Re: 2.6.21-rc7-mm1 + sysfs-oops-workaround.patch -- softwaresuspend failed (1 tasks refusing to freeze)

From: Andrew Morton
Date: Wed Apr 25 2007 - 03:09:09 EST


On Tue, 24 Apr 2007 23:41:32 -0700 "Miles Lane" <miles.lane@xxxxxxxxx> wrote:

> On 4/24/07, Andrew Morton <akpm@xxxxxxxxxxxxxxxxxxxx> wrote:
> > On Tue, 24 Apr 2007 22:49:48 -0700 "Miles Lane" <miles.lane@xxxxxxxxx> wrote:
> >
> > > On 4/24/07, Andrew Morton <akpm@xxxxxxxxxxxxxxxxxxxx> wrote:
> > > > On Tue, 24 Apr 2007 22:27:44 -0700 "Miles Lane" <miles.lane@xxxxxxxxx> wrote:
> > > >
> > > > > [ 1251.506964] PM: Preparing system for mem sleep
> > > > > [ 1251.514790] Stopping tasks ...
> > > > > [ 1271.456065] Stopping user space processes timed out after 20
> > > > > seconds (1 tasks refusing to freeze):
> > > > > [ 1271.456243] multiload-apple
> > > > > [ 1271.456291] Restarting tasks ... done.
> > > > >
> > > > > This isn't happening under earlier builds I've tested. How can I debug this?
> > > > >
> > > >
> > > > hm, that's multiload-applet, some gnome thing.
> > > >
> > > > sysrq-T, perhaps? Perhaps the process is sleeping in the kernel somewhere.
> > >
> > > Should I wait for the next patch from Tejun before retesting? Perhaps
> > > this suspend problem is a side effect of the locking problem he
> > > mentioned.
> >
> > It's unlikely to be related to Tejun's sysfs changes.
> >
> I tried to reproduce this, but this time when I tried to suspend, the
> machine just hung with a message showing saying the system was
> suspending. When I touched my Synaptics mousepad after about ten
> seconds of waiting, the system suddenly suspended.

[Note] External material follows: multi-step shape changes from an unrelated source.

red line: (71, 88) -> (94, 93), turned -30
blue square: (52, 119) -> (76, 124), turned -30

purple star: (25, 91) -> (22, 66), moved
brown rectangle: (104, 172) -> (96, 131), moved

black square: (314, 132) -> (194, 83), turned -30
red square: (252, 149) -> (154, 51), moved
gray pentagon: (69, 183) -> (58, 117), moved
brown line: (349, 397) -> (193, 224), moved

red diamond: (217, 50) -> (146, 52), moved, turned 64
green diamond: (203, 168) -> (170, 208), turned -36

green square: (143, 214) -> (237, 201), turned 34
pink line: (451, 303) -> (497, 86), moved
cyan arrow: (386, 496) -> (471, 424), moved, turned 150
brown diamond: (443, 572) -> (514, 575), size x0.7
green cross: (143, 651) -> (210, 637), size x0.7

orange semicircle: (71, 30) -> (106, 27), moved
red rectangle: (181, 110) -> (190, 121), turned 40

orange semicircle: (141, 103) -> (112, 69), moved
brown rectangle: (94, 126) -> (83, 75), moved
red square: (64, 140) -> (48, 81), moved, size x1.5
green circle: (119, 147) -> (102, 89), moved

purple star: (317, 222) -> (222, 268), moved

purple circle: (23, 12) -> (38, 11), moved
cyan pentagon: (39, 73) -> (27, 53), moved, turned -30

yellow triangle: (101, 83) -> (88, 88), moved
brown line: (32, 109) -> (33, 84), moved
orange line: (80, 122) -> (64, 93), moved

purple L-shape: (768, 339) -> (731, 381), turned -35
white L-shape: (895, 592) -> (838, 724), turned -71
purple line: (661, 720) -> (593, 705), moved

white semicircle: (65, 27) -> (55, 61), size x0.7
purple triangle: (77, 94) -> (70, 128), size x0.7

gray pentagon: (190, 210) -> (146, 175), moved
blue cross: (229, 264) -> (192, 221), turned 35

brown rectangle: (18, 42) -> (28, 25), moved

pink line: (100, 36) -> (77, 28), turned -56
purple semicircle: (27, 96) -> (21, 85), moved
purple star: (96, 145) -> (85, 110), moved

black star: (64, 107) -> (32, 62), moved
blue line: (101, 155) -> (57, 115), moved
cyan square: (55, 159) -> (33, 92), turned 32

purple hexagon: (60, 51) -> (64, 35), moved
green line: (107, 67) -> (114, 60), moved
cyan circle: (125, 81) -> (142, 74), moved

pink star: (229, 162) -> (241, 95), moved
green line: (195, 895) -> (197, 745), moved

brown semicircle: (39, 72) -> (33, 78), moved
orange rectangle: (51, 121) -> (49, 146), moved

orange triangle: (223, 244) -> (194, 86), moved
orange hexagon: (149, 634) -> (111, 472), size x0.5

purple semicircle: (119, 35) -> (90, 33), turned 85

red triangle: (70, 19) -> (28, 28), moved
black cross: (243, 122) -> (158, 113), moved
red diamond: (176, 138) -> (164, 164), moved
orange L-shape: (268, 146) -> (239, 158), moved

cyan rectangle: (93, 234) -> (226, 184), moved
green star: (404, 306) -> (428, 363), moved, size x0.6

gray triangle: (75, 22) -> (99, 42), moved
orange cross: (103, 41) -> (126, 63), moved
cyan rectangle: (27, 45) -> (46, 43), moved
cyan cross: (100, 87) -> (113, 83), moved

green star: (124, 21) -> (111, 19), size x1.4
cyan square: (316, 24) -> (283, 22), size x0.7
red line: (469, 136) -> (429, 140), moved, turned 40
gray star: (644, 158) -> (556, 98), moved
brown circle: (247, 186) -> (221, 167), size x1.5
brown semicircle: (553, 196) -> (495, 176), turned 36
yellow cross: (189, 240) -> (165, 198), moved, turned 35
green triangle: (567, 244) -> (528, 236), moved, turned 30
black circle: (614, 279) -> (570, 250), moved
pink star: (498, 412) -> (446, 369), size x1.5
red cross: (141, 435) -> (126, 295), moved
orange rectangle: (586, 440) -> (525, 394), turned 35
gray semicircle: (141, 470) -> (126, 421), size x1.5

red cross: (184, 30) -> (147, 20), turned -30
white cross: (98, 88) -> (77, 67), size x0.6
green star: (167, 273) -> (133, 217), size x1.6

Fun. Could be one of Greg's trees, could be the swsusp patches, could be
the freezer changes, could be USB, could be the input layer, could be
anything. I don't see how we can merge anything at all into 2.6.22 at
present. The only thing to be said for doing that is that we'd increase
our pool of bisection-searchers. argh.

Rafael, Oleg: do we have a way of exercising the freezer from userspace?
Just do a freeze/unfreeze? We should.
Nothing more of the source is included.